Dataset entries ▸
--------------------------------------------------

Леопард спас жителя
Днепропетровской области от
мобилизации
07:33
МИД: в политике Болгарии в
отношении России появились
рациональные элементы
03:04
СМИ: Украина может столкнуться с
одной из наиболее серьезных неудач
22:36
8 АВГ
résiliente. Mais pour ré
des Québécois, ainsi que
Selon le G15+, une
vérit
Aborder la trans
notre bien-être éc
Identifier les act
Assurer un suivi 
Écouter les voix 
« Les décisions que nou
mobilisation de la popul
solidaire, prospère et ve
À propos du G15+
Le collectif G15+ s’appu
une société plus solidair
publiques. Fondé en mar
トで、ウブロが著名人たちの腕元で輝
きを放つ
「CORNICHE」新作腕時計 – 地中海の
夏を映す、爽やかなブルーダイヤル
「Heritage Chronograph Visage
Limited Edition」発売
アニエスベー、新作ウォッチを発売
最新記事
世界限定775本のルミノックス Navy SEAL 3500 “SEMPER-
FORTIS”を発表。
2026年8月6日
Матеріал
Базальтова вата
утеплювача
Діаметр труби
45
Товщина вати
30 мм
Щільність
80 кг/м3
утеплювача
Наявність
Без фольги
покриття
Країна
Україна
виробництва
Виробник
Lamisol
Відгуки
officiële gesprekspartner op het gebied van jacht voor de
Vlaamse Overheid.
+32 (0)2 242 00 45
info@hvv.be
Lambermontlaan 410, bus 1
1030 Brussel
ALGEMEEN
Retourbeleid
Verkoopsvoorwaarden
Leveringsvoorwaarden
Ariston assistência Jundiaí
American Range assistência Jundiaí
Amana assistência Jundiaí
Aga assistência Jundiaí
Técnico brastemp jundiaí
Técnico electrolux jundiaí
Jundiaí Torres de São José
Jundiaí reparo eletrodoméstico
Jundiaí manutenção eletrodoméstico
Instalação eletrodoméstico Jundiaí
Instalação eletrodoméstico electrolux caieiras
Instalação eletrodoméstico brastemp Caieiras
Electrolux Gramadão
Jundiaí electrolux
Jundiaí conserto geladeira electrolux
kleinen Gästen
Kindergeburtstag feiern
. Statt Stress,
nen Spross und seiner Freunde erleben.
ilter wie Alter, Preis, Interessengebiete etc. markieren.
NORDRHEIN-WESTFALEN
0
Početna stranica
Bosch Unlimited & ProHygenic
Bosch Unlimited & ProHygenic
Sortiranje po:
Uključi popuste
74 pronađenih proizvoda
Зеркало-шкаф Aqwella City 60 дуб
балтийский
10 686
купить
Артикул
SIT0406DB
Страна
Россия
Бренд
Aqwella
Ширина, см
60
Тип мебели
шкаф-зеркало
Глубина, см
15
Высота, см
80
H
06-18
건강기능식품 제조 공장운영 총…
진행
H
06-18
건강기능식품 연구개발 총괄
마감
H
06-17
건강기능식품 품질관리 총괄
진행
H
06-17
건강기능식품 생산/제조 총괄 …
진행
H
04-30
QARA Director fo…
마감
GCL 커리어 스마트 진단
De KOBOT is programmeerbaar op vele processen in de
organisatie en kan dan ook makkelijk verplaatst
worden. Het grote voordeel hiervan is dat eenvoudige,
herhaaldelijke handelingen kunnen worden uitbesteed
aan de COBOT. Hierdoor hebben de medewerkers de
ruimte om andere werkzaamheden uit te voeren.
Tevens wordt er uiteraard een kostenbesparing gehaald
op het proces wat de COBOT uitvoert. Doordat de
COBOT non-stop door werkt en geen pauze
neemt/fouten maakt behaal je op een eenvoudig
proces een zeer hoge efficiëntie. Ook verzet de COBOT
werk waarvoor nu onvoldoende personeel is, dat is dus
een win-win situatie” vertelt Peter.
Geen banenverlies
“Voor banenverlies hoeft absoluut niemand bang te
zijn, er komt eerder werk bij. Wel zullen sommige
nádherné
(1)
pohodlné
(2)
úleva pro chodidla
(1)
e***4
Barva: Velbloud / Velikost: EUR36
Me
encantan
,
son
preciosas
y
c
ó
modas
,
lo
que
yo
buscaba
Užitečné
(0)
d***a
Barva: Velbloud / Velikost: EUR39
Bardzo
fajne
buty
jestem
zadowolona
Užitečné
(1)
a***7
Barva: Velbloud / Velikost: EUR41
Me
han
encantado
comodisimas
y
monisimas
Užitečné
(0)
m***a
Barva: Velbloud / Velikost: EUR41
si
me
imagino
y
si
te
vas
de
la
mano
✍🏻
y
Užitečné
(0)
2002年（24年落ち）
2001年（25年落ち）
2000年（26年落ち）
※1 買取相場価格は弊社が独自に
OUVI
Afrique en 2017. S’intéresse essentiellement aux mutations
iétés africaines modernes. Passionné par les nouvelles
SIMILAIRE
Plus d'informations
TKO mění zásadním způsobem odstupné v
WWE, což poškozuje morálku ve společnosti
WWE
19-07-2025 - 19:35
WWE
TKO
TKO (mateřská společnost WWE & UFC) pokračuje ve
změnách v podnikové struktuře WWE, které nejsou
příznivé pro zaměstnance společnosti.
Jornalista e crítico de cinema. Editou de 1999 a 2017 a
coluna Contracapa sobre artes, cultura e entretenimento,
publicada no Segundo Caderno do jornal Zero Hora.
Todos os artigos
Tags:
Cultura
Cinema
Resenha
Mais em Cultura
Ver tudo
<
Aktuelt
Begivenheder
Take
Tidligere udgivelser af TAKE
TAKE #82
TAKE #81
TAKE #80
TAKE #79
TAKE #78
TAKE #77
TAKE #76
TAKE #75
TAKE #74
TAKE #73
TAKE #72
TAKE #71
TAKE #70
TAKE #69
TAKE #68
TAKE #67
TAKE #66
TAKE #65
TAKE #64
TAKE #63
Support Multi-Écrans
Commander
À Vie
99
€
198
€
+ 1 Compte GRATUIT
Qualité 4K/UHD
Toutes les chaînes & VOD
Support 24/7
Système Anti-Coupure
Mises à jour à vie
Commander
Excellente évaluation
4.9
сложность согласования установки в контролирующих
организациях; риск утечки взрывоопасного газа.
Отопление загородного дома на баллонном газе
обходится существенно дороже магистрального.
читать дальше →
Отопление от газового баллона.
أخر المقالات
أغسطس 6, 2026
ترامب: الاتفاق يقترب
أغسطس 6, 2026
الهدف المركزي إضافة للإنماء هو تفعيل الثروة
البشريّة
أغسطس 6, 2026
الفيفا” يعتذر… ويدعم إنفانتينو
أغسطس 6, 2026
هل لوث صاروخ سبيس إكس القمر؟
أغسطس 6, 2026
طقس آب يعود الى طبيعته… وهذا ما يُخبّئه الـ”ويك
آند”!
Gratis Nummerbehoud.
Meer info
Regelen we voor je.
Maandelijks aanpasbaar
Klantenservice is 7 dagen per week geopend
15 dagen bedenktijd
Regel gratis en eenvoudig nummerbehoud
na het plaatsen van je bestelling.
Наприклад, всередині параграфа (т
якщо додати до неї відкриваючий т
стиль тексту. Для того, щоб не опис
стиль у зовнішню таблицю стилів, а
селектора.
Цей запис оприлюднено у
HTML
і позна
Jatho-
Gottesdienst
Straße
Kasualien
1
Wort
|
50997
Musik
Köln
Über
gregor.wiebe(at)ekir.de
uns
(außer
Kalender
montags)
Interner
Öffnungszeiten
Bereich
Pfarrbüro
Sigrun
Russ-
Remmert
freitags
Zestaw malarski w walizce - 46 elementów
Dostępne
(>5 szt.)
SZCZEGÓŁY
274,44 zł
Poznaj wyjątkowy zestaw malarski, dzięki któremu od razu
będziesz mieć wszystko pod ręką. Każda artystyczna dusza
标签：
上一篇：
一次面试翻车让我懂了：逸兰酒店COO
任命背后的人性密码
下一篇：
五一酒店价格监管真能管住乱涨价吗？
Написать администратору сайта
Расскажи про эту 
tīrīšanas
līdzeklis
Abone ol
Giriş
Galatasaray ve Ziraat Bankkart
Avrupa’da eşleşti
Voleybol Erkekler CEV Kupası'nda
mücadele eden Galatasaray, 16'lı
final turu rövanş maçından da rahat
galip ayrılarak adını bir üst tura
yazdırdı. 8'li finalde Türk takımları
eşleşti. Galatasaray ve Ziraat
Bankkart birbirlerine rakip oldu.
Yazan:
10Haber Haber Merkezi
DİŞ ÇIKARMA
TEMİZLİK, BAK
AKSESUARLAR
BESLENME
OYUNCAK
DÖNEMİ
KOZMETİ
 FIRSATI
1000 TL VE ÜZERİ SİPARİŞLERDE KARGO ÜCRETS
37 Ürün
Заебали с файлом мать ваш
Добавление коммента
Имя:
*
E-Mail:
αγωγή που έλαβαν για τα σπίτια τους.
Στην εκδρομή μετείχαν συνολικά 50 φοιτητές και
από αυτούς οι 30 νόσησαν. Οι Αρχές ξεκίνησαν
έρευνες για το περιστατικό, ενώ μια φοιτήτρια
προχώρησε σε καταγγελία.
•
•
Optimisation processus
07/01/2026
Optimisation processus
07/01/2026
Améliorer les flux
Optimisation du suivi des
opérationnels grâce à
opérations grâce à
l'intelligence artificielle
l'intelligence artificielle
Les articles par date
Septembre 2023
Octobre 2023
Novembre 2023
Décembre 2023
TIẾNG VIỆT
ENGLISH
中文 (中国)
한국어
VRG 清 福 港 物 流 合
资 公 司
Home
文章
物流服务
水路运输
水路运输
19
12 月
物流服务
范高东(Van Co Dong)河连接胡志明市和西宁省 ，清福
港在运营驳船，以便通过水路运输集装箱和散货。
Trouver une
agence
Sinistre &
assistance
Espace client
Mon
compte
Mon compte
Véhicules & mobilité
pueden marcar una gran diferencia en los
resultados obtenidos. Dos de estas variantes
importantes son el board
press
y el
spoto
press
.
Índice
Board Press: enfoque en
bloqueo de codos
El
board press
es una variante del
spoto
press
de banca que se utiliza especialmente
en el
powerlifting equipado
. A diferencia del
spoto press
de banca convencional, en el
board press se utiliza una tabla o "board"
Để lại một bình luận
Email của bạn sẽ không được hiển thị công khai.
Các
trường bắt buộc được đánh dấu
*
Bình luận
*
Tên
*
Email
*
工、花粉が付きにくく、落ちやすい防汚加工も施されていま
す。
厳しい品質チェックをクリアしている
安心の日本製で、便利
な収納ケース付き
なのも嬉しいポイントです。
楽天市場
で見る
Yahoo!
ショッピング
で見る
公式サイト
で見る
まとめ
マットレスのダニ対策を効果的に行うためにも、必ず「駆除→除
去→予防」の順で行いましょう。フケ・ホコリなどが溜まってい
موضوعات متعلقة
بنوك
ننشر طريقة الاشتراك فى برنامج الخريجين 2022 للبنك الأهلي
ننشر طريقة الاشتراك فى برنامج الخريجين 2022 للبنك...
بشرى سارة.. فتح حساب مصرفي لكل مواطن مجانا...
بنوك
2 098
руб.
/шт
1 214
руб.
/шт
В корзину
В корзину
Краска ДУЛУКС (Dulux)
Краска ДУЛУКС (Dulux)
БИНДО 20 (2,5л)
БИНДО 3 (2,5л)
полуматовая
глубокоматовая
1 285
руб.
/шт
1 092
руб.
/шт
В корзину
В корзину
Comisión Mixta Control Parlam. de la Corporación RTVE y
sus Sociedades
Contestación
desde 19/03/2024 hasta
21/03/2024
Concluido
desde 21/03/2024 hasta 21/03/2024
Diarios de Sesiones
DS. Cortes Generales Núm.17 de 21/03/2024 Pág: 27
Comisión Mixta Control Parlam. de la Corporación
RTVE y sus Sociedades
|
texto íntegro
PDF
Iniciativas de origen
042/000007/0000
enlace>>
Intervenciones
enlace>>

--------------------------------------------------

Problem description ▸ Lines to set down from above: the line with "Begivenheder", the line with "eşleşti. Galatasaray ve Ziraat", and every line between, each exactly as written.

Reply ▸
Begivenheder
Take
Tidligere udgivelser af TAKE
TAKE #82
TAKE #81
TAKE #80
TAKE #79
TAKE #78
TAKE #77
TAKE #76
TAKE #75
TAKE #74
TAKE #73
TAKE #72
TAKE #71
TAKE #70
TAKE #69
TAKE #68
TAKE #67
TAKE #66
TAKE #65
TAKE #64
TAKE #63
Support Multi-Écrans
Commander
À Vie
99
€
198
€
+ 1 Compte GRATUIT
Qualité 4K/UHD
Toutes les chaînes & VOD
Support 24/7
Système Anti-Coupure
Mises à jour à vie
Commander
Excellente évaluation
4.9
сложность согласования установки в контролирующих
организациях; риск утечки взрывоопасного газа.
Отопление загородного дома на баллонном газе
обходится существенно дороже магистрального.
читать дальше →
Отопление от газового баллона.
أخر المقالات
أغسطس 6, 2026
ترامب: الاتفاق يقترب
أغسطس 6, 2026
الهدف المركزي إضافة للإنماء هو تفعيل الثروة
البشريّة
أغسطس 6, 2026
الفيفا” يعتذر… ويدعم إنفانتينو
أغسطس 6, 2026
هل لوث صاروخ سبيس إكس القمر؟
أغسطس 6, 2026
طقس آب يعود الى طبيعته… وهذا ما يُخبّئه الـ”ويك
آند”!
Gratis Nummerbehoud.
Meer info
Regelen we voor je.
Maandelijks aanpasbaar
Klantenservice is 7 dagen per week geopend
15 dagen bedenktijd
Regel gratis en eenvoudig nummerbehoud
na het plaatsen van je bestelling.
Наприклад, всередині параграфа (т
якщо додати до неї відкриваючий т
стиль тексту. Для того, щоб не опис
стиль у зовнішню таблицю стилів, а
селектора.
Цей запис оприлюднено у
HTML
і позна
Jatho-
Gottesdienst
Straße
Kasualien
1
Wort
|
50997
Musik
Köln
Über
gregor.wiebe(at)ekir.de
uns
(außer
Kalender
montags)
Interner
Öffnungszeiten
Bereich
Pfarrbüro
Sigrun
Russ-
Remmert
freitags
Zestaw malarski w walizce - 46 elementów
Dostępne
(>5 szt.)
SZCZEGÓŁY
274,44 zł
Poznaj wyjątkowy zestaw malarski, dzięki któremu od razu
będziesz mieć wszystko pod ręką. Każda artystyczna dusza
标签：
上一篇：
一次面试翻车让我懂了：逸兰酒店COO
任命背后的人性密码
下一篇：
五一酒店价格监管真能管住乱涨价吗？
Написать администратору сайта
Расскажи про эту 
tīrīšanas
līdzeklis
Abone ol
Giriş
Galatasaray ve Ziraat Bankkart
Avrupa’da eşleşti
Voleybol Erkekler CEV Kupası'nda
mücadele eden Galatasaray, 16'lı
final turu rövanş maçından da rahat
galip ayrılarak adını bir üst tura
yazdırdı. 8'li finalde Türk takımları
eşleşti. Galatasaray ve Ziraat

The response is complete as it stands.